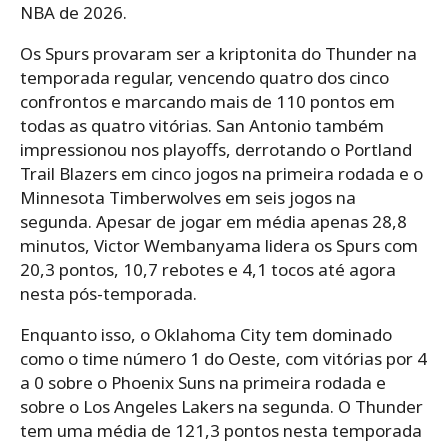
NBA de 2026.
Os Spurs provaram ser a kriptonita do Thunder na
temporada regular, vencendo quatro dos cinco
confrontos e marcando mais de 110 pontos em
todas as quatro vitórias. San Antonio também
impressionou nos playoffs, derrotando o Portland
Trail Blazers em cinco jogos na primeira rodada e o
Minnesota Timberwolves em seis jogos na
segunda. Apesar de jogar em média apenas 28,8
minutos, Victor Wembanyama lidera os Spurs com
20,3 pontos, 10,7 rebotes e 4,1 tocos até agora
nesta pós-temporada.
Enquanto isso, o Oklahoma City tem dominado
como o time número 1 do Oeste, com vitórias por 4
a 0 sobre o Phoenix Suns na primeira rodada e
sobre o Los Angeles Lakers na segunda. O Thunder
tem uma média de 121,3 pontos nesta temporada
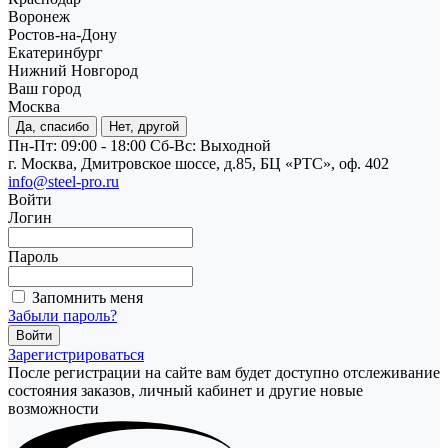
Воронеж
Ростов-на-Дону
Екатеринбург
Нижний Новгород
Ваш город
Москва
Да, спасибо
Нет, другой
Пн-Пт: 09:00 - 18:00
Cб-Вс: Выходной
г. Москва, Дмитровское шоссе, д.85, БЦ «РТС», оф. 402
info@steel-pro.ru
Войти
Логин
Пароль
Запомнить меня
Забыли пароль?
Зарегистрироваться
После регистрации на сайте вам будет доступно отслеживание
состояния заказов, личный кабинет и другие новые
возможности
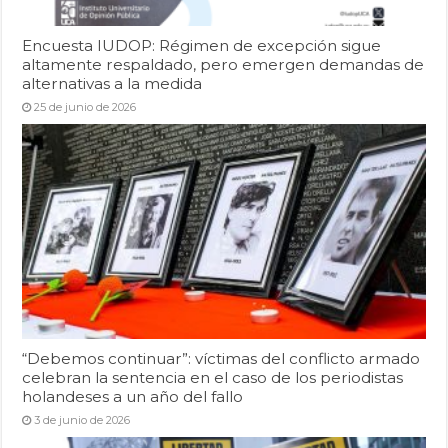
Encuesta IUDOP: Régimen de excepción sigue
altamente respaldado, pero emergen demandas de
alternativas a la medida
25 de junio de 2026
“Debemos continuar”: víctimas del conflicto armado
celebran la sentencia en el caso de los periodistas
holandeses a un año del fallo
3 de junio de 2026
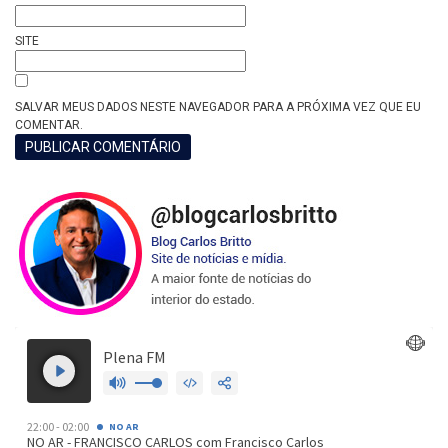
SITE
SALVAR MEUS DADOS NESTE NAVEGADOR PARA A PRÓXIMA VEZ QUE EU
COMENTAR.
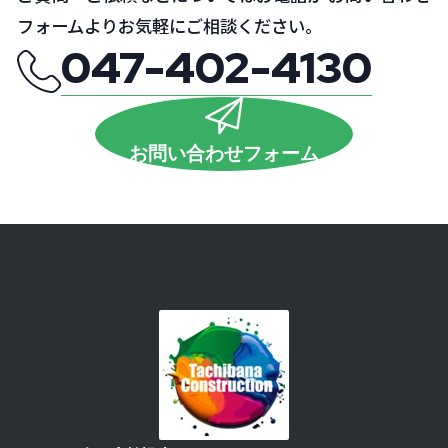
フォームよりお気軽にご相談ください。
047-402-4130
お問い合わせフォーム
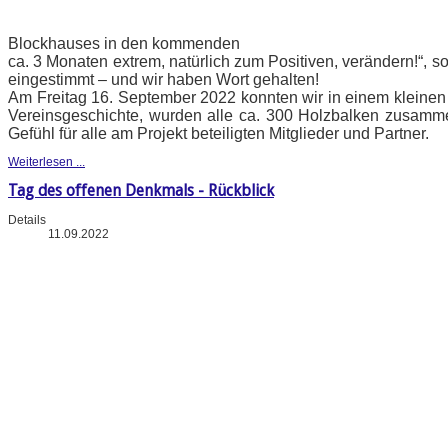
Blockhauses in den kommenden
ca. 3 Monaten extrem, natürlich zum Positiven, verändern!“, s
eingestimmt – und wir haben Wort gehalten!
Am Freitag 16. September 2022 konnten wir in einem kleinen F
Vereinsgeschichte, wurden alle ca. 300 Holzbalken zusamm
Gefühl für alle am Projekt beteiligten Mitglieder und Partner.
Weiterlesen ...
Tag des offenen Denkmals - Rückblick
Details
11.09.2022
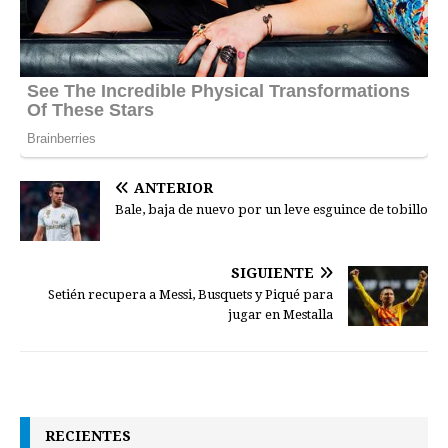
ANTERIOR
Bale, baja de nuevo por un leve esguince de tobillo
SIGUIENTE
Setién recupera a Messi, Busquets y Piqué para
jugar en Mestalla
RECIENTES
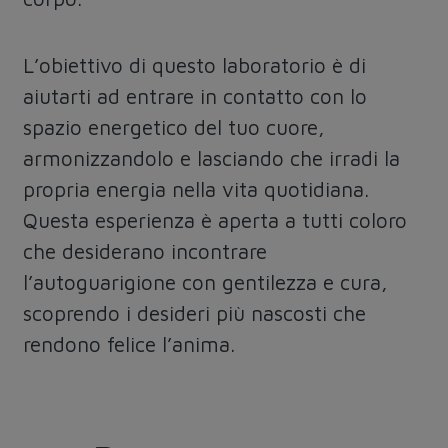
L’obiettivo di questo laboratorio è di
aiutarti ad entrare in contatto con lo
spazio energetico del tuo cuore,
armonizzandolo e lasciando che irradi la
propria energia nella vita quotidiana.
Questa esperienza è aperta a tutti coloro
che desiderano incontrare
l’autoguarigione con gentilezza e cura,
scoprendo i desideri più nascosti che
rendono felice l’anima.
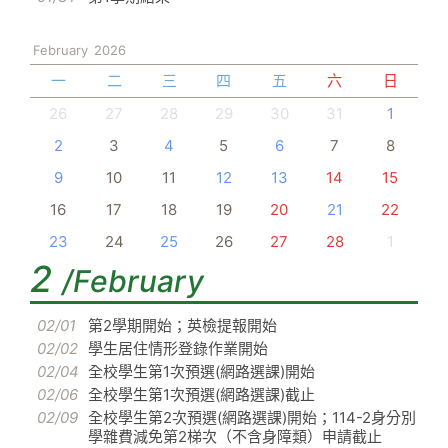
February
2026
一
二
三
四
五
六
日
26
27
28
29
30
31
1
2
3
4
5
6
7
8
9
10
11
12
13
14
15
16
17
18
19
20
21
22
23
24
25
26
27
28
1
2
/February
02/01
第2學期開始；英檢提報開始
02/02
學生居住情形登錄作業開始
02/04
全校學生第1次預選(網路選課)開始
02/06
全校學生第1次預選(網路選課)截止
02/09
全校學生第2次預選(網路選課)開始；114-2身分別
學雜費減免第2梯次（不含身障類）申請截止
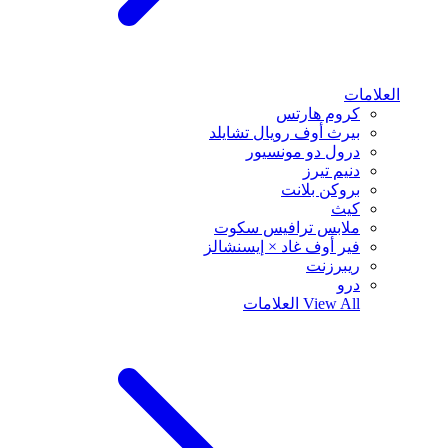
العلامات
كروم هارتس
بيرث أوف رويال تشايلد
درول دو مونسيور
دنيم تيرز
بروكن بلانت
كيث
ملابس ترافيس سكوت
فير أوف غاد × إيسنشالز
ريبرزنت
درو
View All
العلامات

=-=-=

Exercise objective >>
Write out every line above exactly, minus images.

Answer below >>
NBA de 2026.
Os Spurs provaram ser a kriptonita do Thunder na
temporada regular, vencendo quatro dos cinco
confrontos e marcando mais de 110 pontos em
todas as quatro vitórias. San Antonio também
impressionou nos playoffs, derrotando o Portland
Trail Blazers em cinco jogos na primeira rodada e o
Minnesota Timberwolves em seis jogos na
segunda. Apesar de jogar em média apenas 28,8
minutos, Victor Wembanyama lidera os Spurs com
20,3 pontos, 10,7 rebotes e 4,1 tocos até agora
nesta pós-temporada.
Enquanto isso, o Oklahoma City tem dominado
como o time número 1 do Oeste, com vitórias por 4
a 0 sobre o Phoenix Suns na primeira rodada e
sobre o Los Angeles Lakers na segunda. O Thunder
tem uma média de 121,3 pontos nesta temporada
Воронеж
Ростов-на-Дону
Екатеринбург
Нижний Новгород
Ваш город
Москва
Да, спасибо
Нет, другой
Пн-Пт: 09:00 - 18:00
Cб-Вс: Выходной
г. Москва, Дмитровское шоссе, д.85, БЦ «РТС», оф. 402
info@steel-pro.ru
Войти
Логин
Пароль
Запомнить меня
Забыли пароль?
Зарегистрироваться
После регистрации на сайте вам будет доступно отслеживание
состояния заказов, личный кабинет и другие новые
возможности
Encuesta IUDOP: Régimen de excepción sigue
altamente respaldado, pero emergen demandas de
alternativas a la medida
25 de junio de 2026
“Debemos continuar”: víctimas del conflicto armado
celebran la sentencia en el caso de los periodistas
holandeses a un año del fallo
3 de junio de 2026
SITE
SALVAR MEUS DADOS NESTE NAVEGADOR PARA A PRÓXIMA VEZ QUE EU
COMENTAR.
フォームよりお気軽にご相談ください。
047-402-4130
お問い合わせフォーム
Blockhauses in den kommenden
ca. 3 Monaten extrem, natürlich zum Positiven, verändern!“, s
eingestimmt – und wir haben Wort gehalten!
Am Freitag 16. September 2022 konnten wir in einem kleinen F
Vereinsgeschichte, wurden alle ca. 300 Holzbalken zusamm
Gefühl für alle am Projekt beteiligten Mitglieder und Partner.
Weiterlesen ...
Tag des offenen Denkmals - Rückblick
Details
11.09.2022
ANTERIOR
Bale, baja de nuevo por un leve esguince de tobillo
SIGUIENTE
Setién recupera a Messi, Busquets y Piqué para
jugar en Mestalla
RECIENTES
L’obiettivo di questo laboratorio è di
aiutarti ad entrare in contatto con lo
spazio energetico del tuo cuore,
armonizzandolo e lasciando che irradi la
propria energia nella vita quotidiana.
Questa esperienza è aperta a tutti coloro
che desiderano incontrare
l’autoguarigione con gentilezza e cura,
scoprendo i desideri più nascosti che
rendono felice l’anima.
February
2026
一
二
三
四
五
六
日
26
27
28
29
30
31
1
2
3
4
5
6
7
8
9
10
11
12
13
14
15
16
17
18
19
20
21
22
23
24
25
26
27
28
1
2
/February
02/01
第2學期開始；英檢提報開始
02/02
學生居住情形登錄作業開始
02/04
全校學生第1次預選(網路選課)開始
02/06
全校學生第1次預選(網路選課)截止
02/09
全校學生第2次預選(網路選課)開始；114-2身分別
學雜費減免第2梯次（不含身障類）申請截止
العلامات
كروم هارتس
بيرث أوف رويال تشايلد
درول دو مونسيور
دنيم تيرز
بروكن بلانت
كيث
ملابس ترافيس سكوت
فير أوف غاد × إيسنشالز
ريبرزنت
درو
View All
العلامات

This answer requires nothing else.